6. Low para-caval (right side of the caval vein and below the level of the lower mesenteric artery)

7. Iliaca communis left

8. Illaca communis right

9. External iliaca left

10. External iliaca right

11. Obturator left

12. Obturator right

thumbnailFigure 1. Locations of the sentinel nodes resected.

The surgeon also has to register the location of the lymphatic tissue removed, related to the lymph node sampling following the removal of the sentinel node(s).

Withdrawal of individual subjects and replacement

Subjects can leave the study at any time for any reason if they wish to do so without any consequences. The investigator can decide to withdraw a subject from the study for urgent medical reasons.
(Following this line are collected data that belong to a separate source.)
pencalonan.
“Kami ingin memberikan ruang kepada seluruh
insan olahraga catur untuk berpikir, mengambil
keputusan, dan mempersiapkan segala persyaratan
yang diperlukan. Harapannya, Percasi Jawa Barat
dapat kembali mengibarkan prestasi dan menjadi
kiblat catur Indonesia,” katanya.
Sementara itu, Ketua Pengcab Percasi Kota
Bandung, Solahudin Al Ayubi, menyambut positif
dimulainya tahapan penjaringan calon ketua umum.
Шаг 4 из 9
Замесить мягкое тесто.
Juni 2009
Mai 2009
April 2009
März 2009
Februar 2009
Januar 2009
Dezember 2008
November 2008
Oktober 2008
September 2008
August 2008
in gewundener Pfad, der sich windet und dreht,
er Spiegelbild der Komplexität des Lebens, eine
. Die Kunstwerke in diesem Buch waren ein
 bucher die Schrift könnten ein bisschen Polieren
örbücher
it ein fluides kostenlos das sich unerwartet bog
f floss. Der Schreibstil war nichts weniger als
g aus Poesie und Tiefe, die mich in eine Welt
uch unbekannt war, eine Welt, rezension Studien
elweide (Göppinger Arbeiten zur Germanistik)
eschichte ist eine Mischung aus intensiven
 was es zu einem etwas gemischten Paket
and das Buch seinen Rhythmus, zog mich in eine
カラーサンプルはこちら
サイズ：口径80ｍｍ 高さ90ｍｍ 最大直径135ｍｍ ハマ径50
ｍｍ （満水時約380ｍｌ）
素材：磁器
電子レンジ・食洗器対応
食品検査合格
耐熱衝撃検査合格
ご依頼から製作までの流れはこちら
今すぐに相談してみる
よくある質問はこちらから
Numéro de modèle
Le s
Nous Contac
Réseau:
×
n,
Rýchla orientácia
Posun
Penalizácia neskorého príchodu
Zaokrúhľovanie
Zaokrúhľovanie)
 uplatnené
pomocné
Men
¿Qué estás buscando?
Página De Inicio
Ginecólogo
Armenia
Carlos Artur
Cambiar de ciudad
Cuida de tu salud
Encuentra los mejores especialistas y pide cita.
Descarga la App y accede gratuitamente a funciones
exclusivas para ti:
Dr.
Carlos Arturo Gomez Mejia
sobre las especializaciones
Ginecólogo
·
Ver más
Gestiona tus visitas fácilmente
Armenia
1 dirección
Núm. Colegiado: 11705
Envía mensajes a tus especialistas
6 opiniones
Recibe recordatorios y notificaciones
Patients with a benign ovarian tumor on frozen section during surgery will also be excluded from the study. These patients will be replaced by a new study subject until 20 completed sentinel node procedures are performed.

Discussion

Recognition of sentinel nodes with blue dye and the gamma probe during surgery is less reliable than by making a scintigram. Therefore ideally, as in breast and vulvar cancer, a scintigram is made before surgery to recognize the sentinel nodes so that during surgery no sentinel nodes will be missed. This cannot be accomplished in patients with ovarian cancer, because the tracers are injected during surgery. However, we expect that missing sentinel nodes in patients with ovarian cancer occurs less frequently because the area where the sentinel nodes can occur can easily be visualized. Nevertheless, by making a scintigram 24 hours after surgery, at least an impression is obtained on the incidence of unrecognized sentinel lymph nodes.

Trial status

Approved by the Medical Ethical Committee Maastricht University Hospital, University of Maastricht. Open for inclusion.

Abbreviations

BSO: Bilateral salpingo-oophorectomy; CT: Computed tomography; EOC: Epithelial ovarian cancer; FIGO: International federation of gynecology and obstetrics; MBq: Megabecquerel; MRI: Magnetic resonance imaging; PET: Positron emission tomography; TAH: Total abdominal hysterectomy.

Competing interests

The authors declare that they have no competing interests.

Authors’ contributions

MK wrote the first version of the manuscript. TVG, AJK, BFMS and RFPMK contributed and revised the manuscript. BB and INAP contributed to the parts of the manuscript concerning nuclear medicine. KKVV contributed to parts of the manuscript concerning the pathology. All authors read and approved the final manuscript.

Funding

This research received no specific grant from any funding agency in the public, commercial or not-for-profit sectors.